▶ **TRY IT**: Determine how many lines in the entries below contain "חוות", and output that number alone.
ENTRIES SUPPLIED below:
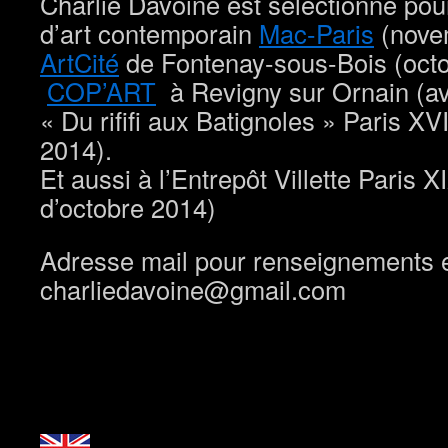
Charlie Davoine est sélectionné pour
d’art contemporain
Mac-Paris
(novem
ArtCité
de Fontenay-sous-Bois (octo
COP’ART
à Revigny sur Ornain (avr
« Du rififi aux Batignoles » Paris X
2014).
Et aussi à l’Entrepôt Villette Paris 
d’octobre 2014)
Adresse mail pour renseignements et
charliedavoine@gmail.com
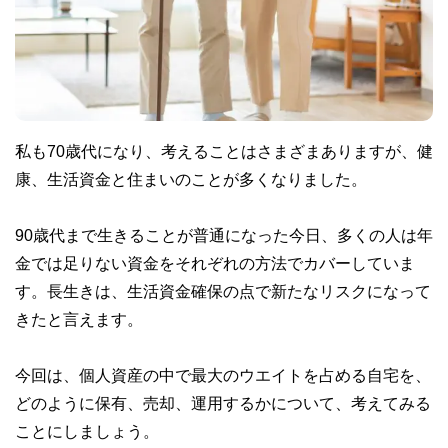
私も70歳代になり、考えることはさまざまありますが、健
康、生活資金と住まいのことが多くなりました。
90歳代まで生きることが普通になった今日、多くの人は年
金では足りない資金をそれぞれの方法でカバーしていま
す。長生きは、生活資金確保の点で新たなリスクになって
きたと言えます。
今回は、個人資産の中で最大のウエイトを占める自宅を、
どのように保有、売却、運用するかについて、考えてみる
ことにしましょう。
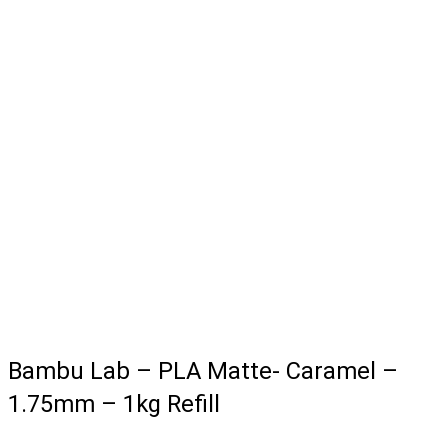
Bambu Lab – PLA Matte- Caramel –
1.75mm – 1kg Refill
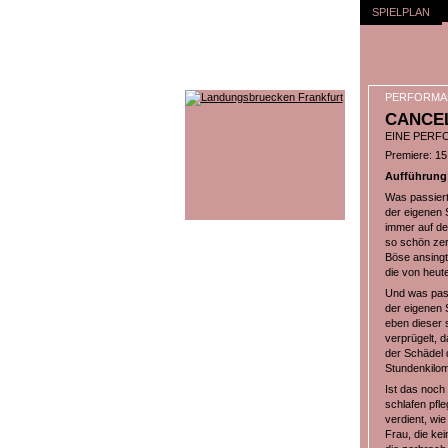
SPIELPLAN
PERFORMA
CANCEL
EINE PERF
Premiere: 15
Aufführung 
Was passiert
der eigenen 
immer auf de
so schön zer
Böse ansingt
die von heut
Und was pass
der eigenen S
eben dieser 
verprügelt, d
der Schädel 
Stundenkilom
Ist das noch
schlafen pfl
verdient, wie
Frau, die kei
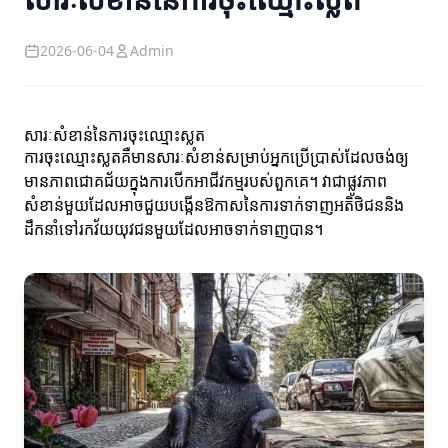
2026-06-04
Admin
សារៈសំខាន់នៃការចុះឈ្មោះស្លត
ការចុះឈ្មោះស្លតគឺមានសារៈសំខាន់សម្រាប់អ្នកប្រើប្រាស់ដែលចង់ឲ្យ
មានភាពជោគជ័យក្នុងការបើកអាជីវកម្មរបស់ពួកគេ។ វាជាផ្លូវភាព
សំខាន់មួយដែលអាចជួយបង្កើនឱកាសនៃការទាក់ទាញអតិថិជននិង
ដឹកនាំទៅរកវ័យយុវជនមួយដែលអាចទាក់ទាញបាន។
End of ENTRIES SUPPLIED.
ENTRIES SUPPLIED below:
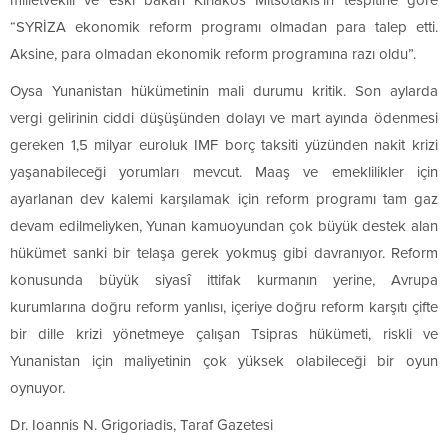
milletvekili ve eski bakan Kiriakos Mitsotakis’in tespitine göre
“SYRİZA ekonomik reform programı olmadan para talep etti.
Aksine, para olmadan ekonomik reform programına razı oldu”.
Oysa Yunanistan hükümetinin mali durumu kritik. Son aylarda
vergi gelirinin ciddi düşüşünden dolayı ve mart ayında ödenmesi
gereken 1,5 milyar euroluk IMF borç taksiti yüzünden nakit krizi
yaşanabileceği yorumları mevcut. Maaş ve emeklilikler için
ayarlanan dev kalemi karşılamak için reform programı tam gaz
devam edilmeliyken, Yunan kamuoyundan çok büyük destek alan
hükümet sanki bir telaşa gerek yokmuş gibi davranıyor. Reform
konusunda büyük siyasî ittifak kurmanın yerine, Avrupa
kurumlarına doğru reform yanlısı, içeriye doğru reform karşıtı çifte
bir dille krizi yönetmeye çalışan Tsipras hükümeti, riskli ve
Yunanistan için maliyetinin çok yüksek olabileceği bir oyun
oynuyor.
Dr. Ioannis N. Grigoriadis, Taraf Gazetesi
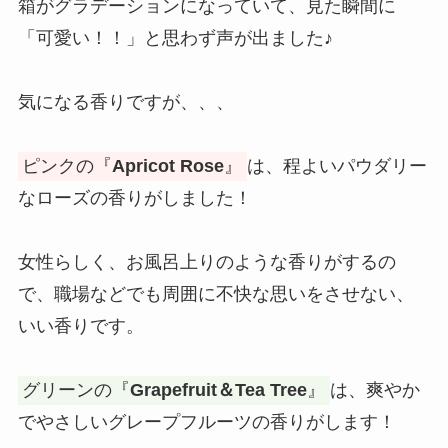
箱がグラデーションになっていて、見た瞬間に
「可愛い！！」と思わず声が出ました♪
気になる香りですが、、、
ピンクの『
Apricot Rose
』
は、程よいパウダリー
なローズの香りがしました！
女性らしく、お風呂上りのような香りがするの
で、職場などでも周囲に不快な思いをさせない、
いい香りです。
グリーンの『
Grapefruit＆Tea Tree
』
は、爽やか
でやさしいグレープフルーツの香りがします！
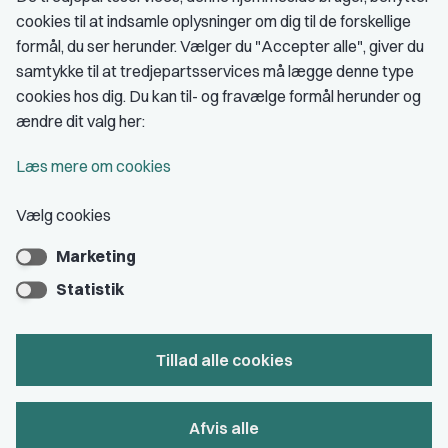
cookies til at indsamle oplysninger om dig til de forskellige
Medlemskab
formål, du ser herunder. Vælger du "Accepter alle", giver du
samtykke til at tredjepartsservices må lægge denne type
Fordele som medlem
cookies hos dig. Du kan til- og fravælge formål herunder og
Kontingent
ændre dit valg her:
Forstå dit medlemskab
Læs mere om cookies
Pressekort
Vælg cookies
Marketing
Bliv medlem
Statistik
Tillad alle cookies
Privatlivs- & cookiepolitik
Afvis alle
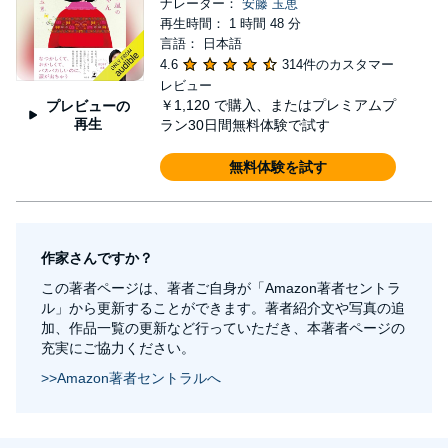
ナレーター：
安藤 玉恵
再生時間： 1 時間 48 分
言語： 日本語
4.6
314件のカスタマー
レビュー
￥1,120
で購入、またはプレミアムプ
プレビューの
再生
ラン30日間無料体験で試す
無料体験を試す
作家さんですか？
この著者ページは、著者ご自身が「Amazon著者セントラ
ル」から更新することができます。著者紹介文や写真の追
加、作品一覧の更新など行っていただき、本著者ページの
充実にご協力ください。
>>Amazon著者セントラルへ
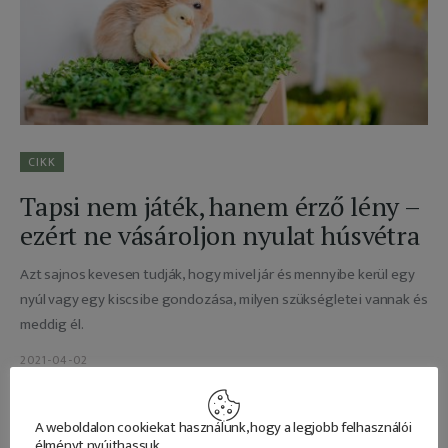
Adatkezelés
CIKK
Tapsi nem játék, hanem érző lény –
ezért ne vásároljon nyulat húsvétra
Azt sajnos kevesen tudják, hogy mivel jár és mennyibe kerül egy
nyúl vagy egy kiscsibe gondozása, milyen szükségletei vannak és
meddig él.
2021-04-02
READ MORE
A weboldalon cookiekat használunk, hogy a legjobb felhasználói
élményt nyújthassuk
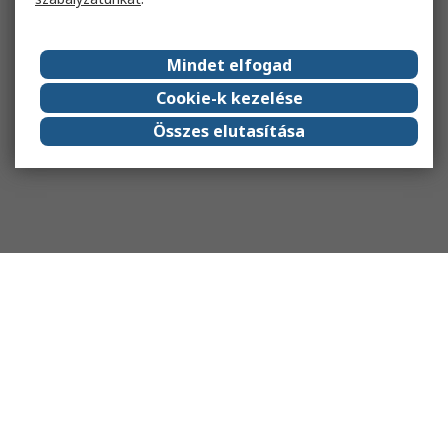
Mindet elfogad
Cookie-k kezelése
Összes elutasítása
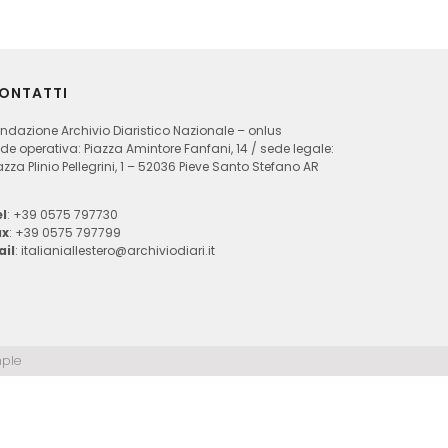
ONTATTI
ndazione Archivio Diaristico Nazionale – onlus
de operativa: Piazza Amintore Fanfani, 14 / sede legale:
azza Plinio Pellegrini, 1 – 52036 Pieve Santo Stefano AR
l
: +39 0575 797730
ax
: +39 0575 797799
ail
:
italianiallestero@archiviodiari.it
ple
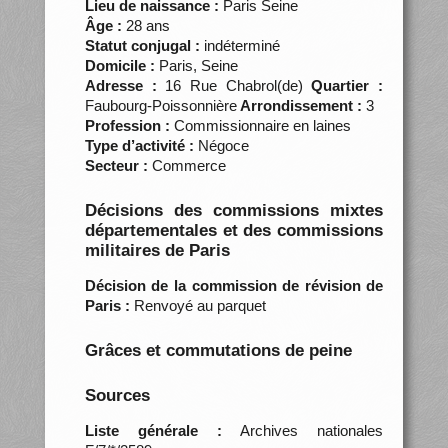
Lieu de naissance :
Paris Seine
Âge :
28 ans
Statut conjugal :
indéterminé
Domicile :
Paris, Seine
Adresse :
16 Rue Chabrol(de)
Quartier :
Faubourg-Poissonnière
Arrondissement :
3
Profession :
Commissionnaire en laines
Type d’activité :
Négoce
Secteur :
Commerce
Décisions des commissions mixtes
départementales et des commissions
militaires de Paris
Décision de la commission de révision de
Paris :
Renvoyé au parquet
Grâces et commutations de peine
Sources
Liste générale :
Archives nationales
End of ENTRIES SUPPLIED.
ENTRIES SUPPLIED below:
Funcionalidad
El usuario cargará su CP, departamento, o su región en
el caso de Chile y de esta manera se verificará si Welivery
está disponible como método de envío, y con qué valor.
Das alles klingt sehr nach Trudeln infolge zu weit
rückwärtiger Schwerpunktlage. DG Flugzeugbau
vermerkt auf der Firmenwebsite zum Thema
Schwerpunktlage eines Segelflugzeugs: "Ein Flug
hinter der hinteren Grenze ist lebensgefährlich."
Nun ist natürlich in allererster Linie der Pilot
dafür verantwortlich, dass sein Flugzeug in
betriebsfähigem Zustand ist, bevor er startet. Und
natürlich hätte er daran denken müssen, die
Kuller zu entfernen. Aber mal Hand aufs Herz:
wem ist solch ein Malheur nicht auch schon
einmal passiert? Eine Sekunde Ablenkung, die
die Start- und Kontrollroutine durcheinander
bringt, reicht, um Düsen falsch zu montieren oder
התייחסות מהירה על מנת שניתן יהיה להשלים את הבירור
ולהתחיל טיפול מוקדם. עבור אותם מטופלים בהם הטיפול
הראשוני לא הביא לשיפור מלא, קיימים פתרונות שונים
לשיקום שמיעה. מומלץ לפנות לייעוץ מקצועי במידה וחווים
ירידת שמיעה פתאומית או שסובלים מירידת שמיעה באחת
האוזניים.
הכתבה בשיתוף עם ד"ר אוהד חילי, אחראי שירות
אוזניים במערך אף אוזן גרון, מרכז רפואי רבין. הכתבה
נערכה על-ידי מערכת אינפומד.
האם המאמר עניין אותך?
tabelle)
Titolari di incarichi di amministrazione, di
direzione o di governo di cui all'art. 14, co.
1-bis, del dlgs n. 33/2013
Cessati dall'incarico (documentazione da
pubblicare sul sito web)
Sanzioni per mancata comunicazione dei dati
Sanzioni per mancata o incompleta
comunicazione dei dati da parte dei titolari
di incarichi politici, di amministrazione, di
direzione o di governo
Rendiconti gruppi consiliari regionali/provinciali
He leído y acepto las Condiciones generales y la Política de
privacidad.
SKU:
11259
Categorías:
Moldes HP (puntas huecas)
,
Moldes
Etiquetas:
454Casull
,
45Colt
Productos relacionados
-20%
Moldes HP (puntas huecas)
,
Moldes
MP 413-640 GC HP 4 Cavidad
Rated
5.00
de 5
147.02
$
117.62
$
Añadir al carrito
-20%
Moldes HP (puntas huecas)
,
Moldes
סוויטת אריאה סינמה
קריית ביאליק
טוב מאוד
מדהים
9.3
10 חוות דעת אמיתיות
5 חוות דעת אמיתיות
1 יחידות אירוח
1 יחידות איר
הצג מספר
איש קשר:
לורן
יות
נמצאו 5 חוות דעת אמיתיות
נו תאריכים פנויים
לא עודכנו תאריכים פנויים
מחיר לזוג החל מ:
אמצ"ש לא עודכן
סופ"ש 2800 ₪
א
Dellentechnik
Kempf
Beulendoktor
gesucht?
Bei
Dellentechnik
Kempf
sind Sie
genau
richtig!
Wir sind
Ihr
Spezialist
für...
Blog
End of ENTRIES SUPPLIED.
▶ **YOUR SOLUTION**: 3